_What you have to do_
Give the records again in full, exactly as they appear, but without the pictures.

_Data under study_
★ ★ ★ ★ ★

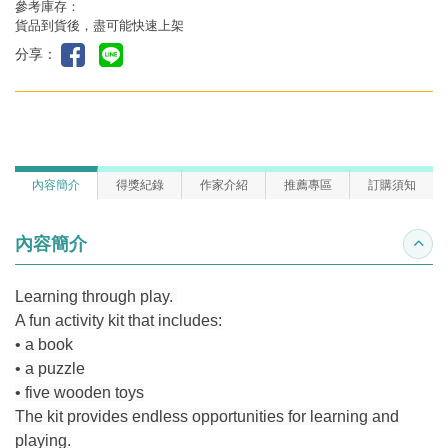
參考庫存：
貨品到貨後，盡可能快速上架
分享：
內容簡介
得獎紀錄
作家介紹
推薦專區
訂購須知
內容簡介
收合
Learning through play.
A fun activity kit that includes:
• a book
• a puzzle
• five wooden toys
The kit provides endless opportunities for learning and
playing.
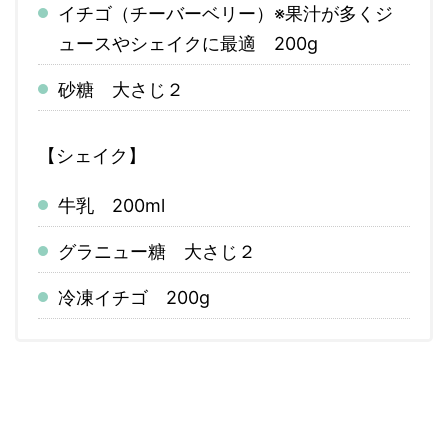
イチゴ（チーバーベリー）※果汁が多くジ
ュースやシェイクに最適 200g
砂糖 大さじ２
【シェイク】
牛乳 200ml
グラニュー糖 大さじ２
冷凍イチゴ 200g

★ ★ ★ ★ ★

_Solution to this problem_
參考庫存：
貨品到貨後，盡可能快速上架
分享：
內容簡介
得獎紀錄
作家介紹
推薦專區
訂購須知
內容簡介
收合
Learning through play.
A fun activity kit that includes:
• a book
• a puzzle
• five wooden toys
The kit provides endless opportunities for learning and
playing.
イチゴ（チーバーベリー）※果汁が多くジ
ュースやシェイクに最適 200g
砂糖 大さじ２
【シェイク】
牛乳 200ml
グラニュー糖 大さじ２
冷凍イチゴ 200g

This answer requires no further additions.